A multidimensional space is a mathematical construct representing a “void” where movement can occur along numerous axes. Each dimension corresponds to a distinct feature or attribute, such as color, texture, temperature, or time. These features are not limited to physical traits—abstract qualities like emotional states or abstract data parameters can also define dimensions.

Embeddings#

Embeddings are a method of translating complex data—such as text, images, or videos—into numerical representations within a multidimensional space. By converting categorical or unstructured data into vectors (ordered arrays of numbers), embeddings capture the intrinsic features, or dimensions, of the data. Each number in the vector corresponds to a specific attribute, enabling algorithms to process abstract or qualitative information mathematically.

embed embed_dim

This code will load pre-trained word embeddings, reduce their dimensionality to 3 using PCA, and plot them in a 3D space using matplotlib. You will notice words with relationship or similarity or plurals are in the same direction OR closer to each other.

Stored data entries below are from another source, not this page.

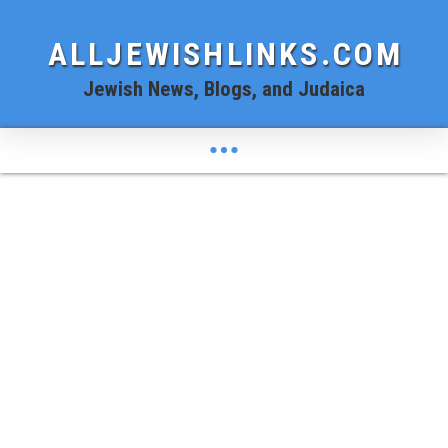
ALLJEWISHLINKS.COM
Jewish News, Blogs, and Judaica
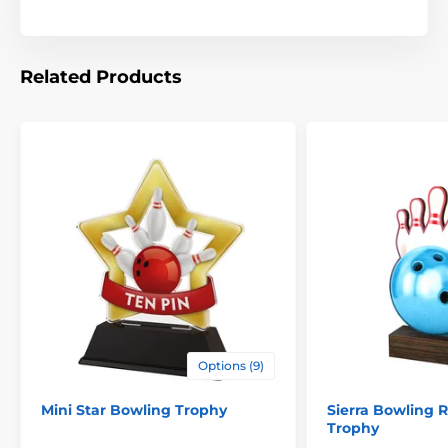
Related Products
Options (9)
Mini Star Bowling Trophy
Sierra Bowling 
Trophy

import gensim.downloader as api
from sklearn.decomposition import PCA
import matplotlib.pyplot as plt
from mpl_toolkits.mplot3d import Axes3D

# Load pre-trained Word2Vec model
model = api.load("glove-wiki-gigaword-100")  # or use "word2vec-google-news-300" or glove-wiki-gigaword-50

# List of words to visualize
words = ['king', 'queen', 'man', 'woman', 'paris', 'france', 'cat', 'cats']

# Get word vectors
word_vectors = [model[word] for word in words]

# Reduce dimensions to 3 using PCA
pca = PCA(n_components=3)
reduced_vectors = pca.fit_transform(word_vectors)

# Plotting
fig = plt.figure()
ax = fig.add_subplot(111, projection='3d')

for word, vec in zip(words, reduced_vectors):
    ax.scatter(vec[0], vec[1], vec[2])
    ax.text(vec[0], vec[1], vec[2], word)

ax.set_xlabel('PCA1')
ax.set_ylabel('PCA2')
ax.set_zlabel('PCA3')
plt.show()

_images/fc76460bbbc1d6d2e985c0c345faf2a55d4d262e4f3747cbd1691d4dafe7fcd5.png

Linguistic Regularities in Continuous Space Word Representations#

Tomas Mikolov paper was the first breakthrough deomnstrating that word embeddings can capture linguistic regularities. The paper showed that simple vector arithmetic could reveal relationships between words, such as analogies. For example, the relationship between “king” and “queen” can be expressed as a vector operation. See word2vec code

vector("king") - vector("man") + vector("woman") ≈ vector("queen")

The paper have some very good examples to play with - Here is one that was referenced by 3blue1brown to articulate how subtracting Japan from Germany and adding Sushi would lead you to Bratwurst 🙂

Embedding Projector#

Here is a good tool Embedding Projector for visualizing high-dimensional data. The tool basically uses t-SNE and PCA to reduce the dimensionality and plot in 3D space.

Dot products and Similarity#

Dot products#

The dot product of two vectors serves as a mathematical measure of their directional alignment. Geometrically:

A positive dot product indicates vectors point in similar directions (e.g., “king” and “queen” in word embeddings, or plural forms like “cats” and “dogs” sharing grammatical context).
A zero dot product means vectors are perpendicular (orthogonal), reflecting no linear relationship (e.g., unrelated concepts like “music” and “volcano”).
A negative dot product signals vectors point in opposing directions (e.g., “hot” vs. “cold” in semantic space).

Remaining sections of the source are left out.